São 1.500 metros quadrados e quatro andares para os chocólatras, que podem ver de perto uma máquina original de refino e conchagem do doce da década de 1940, além de fazer percurso com guia pelas outras atrações da minifábrica.
No quesito gastronomia, uma cafeteria, um restaurante (o Cabruca, da chef Senae Mattos), um bar de drinks e até uma sorveteria (onde a estrela é o cacuí, espécie de sorbet de mel de cacau com nibs) contemplam todas refeições do dia, do café da manhã ao happy hour, jantar e brunch aos finais de semana. À mesa, ingredientes e pratos da Bahia – como o pão delícia e o bolinho de estudante – e do Brasil, muitos dos quais usam e abusam de várias partes do cacau, a exemplo do mignon com crosta de nibs. E várias sobremesas chocolatudas, como era de se esperar.

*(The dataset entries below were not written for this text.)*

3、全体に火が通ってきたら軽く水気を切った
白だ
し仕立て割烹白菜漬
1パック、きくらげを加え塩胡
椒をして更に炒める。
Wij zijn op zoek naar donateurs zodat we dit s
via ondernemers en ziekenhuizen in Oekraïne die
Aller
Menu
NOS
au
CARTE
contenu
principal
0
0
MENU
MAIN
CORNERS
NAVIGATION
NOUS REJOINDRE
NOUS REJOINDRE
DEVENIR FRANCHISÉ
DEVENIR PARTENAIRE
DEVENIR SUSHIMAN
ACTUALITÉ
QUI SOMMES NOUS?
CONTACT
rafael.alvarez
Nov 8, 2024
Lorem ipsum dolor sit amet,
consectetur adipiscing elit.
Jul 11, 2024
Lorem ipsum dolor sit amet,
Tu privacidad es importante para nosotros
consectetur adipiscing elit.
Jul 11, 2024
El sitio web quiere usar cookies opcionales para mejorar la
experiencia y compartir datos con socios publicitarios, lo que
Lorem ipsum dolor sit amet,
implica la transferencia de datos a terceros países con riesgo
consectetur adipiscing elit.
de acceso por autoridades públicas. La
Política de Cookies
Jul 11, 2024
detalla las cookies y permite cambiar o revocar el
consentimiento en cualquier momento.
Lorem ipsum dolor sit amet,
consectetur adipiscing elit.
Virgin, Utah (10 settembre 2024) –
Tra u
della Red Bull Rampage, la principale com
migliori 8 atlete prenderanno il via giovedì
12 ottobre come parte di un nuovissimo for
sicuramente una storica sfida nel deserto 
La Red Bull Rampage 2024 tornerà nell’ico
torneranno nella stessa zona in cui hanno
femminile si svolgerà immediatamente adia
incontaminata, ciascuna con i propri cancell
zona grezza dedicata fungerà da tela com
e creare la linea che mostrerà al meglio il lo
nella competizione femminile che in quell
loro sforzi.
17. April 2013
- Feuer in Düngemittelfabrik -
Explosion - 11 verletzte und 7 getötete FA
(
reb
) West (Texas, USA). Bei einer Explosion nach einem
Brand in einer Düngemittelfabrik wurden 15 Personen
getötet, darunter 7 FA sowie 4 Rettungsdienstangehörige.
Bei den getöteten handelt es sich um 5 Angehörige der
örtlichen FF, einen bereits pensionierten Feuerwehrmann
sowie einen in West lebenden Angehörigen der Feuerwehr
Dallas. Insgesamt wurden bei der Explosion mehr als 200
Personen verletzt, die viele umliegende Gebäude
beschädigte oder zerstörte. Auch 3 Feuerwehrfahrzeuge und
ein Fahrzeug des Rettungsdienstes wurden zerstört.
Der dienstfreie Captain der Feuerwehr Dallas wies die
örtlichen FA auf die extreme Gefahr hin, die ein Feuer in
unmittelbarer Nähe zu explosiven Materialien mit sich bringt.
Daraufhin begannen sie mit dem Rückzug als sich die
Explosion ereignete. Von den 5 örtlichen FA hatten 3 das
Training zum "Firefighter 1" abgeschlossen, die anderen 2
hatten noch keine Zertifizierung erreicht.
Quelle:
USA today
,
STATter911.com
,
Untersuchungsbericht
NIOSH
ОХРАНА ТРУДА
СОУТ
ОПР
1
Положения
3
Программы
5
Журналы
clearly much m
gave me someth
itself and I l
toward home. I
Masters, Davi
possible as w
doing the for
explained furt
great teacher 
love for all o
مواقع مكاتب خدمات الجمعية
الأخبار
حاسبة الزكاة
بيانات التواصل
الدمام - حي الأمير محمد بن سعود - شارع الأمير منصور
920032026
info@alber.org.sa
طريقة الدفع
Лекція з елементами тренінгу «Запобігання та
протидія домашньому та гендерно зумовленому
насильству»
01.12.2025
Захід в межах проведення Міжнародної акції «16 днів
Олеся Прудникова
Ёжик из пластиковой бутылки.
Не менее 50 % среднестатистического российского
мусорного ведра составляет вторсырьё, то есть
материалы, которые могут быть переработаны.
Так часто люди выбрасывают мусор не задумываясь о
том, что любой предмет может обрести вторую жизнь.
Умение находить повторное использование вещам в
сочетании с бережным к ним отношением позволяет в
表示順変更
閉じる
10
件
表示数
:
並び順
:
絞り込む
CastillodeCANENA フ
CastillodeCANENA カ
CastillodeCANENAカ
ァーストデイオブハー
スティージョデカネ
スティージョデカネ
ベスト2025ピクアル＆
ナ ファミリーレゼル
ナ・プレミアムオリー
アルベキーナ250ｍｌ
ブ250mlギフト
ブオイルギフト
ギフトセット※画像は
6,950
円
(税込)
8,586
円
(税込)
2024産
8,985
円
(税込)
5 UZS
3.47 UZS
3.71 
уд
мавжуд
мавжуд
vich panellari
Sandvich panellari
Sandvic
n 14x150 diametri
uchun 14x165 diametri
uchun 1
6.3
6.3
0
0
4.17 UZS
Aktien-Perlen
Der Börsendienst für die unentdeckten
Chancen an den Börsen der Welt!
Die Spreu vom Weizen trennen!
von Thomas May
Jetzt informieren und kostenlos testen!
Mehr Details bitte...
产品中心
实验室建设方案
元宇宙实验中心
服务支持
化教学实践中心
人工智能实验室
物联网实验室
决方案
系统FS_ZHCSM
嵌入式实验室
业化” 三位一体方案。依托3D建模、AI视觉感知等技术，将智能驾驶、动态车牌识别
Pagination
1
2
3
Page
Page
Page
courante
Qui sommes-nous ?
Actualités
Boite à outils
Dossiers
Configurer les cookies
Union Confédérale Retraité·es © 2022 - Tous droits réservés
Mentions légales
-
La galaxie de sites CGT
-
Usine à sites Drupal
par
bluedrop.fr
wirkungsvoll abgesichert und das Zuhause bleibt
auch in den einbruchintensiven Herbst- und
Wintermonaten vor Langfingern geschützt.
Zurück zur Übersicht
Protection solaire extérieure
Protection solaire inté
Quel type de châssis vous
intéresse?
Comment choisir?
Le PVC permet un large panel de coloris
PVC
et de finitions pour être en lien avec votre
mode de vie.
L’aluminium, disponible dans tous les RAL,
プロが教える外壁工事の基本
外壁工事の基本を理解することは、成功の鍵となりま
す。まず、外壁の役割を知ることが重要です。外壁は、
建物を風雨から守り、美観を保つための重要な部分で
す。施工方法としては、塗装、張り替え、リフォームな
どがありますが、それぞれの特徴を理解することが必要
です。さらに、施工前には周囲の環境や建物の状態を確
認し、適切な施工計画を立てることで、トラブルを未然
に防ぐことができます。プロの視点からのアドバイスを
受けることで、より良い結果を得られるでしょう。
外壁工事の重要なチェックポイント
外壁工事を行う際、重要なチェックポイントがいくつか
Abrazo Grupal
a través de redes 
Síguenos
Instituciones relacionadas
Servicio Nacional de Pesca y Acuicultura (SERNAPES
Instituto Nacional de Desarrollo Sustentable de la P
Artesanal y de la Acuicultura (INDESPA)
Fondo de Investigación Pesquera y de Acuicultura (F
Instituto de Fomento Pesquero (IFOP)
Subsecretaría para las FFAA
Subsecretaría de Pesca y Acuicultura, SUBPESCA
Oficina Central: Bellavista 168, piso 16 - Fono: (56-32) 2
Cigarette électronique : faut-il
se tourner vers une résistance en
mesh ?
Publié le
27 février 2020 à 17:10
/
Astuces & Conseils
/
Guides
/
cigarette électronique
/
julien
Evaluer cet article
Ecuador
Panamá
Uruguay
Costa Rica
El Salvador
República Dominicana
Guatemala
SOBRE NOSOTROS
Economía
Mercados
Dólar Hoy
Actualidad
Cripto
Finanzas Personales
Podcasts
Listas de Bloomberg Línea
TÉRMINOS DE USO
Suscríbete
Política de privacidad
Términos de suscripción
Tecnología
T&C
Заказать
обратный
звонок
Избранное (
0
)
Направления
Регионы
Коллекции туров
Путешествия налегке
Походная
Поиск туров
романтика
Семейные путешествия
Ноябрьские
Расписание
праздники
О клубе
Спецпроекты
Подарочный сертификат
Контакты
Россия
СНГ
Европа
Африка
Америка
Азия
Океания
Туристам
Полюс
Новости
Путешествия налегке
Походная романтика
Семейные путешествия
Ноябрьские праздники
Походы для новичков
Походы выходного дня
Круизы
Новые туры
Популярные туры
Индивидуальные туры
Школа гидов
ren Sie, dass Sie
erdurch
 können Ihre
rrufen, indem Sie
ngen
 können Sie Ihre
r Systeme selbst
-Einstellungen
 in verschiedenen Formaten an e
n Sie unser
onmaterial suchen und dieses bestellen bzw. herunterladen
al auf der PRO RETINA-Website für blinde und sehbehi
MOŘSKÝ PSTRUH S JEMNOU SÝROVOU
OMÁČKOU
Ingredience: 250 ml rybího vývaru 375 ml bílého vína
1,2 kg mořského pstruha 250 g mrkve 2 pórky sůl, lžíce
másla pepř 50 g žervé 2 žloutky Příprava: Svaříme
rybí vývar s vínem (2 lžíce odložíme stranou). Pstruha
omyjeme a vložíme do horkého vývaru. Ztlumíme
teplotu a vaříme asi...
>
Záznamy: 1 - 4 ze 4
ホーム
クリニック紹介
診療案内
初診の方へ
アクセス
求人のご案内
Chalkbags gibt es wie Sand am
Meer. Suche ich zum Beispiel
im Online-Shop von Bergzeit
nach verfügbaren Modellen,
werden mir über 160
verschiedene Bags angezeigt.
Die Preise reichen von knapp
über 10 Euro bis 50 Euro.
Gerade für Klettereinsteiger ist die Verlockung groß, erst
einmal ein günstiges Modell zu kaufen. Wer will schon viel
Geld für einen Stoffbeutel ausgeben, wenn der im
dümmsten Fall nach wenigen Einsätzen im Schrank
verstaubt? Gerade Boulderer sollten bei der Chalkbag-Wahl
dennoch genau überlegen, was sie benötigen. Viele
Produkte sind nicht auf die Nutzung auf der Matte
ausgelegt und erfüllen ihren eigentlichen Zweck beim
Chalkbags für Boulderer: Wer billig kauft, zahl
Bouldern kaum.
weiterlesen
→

“É um espaço que celebra o cacau e o chocolate, mas que também cultua os sabores, a arte e a cultura do país. Nossa intenção é revelar os sabores do Brasil para o brasileiro e para turistas de todo o mundo”, diz Sartoreli.
Além da mini-imersão, também é possível criar sua própria barra. É do gosto do freguês o tipo de chocolate usado e os toppings (como nuts ou cupuaçu cristalizado), junto com uma foto própria para estampar a embalagem.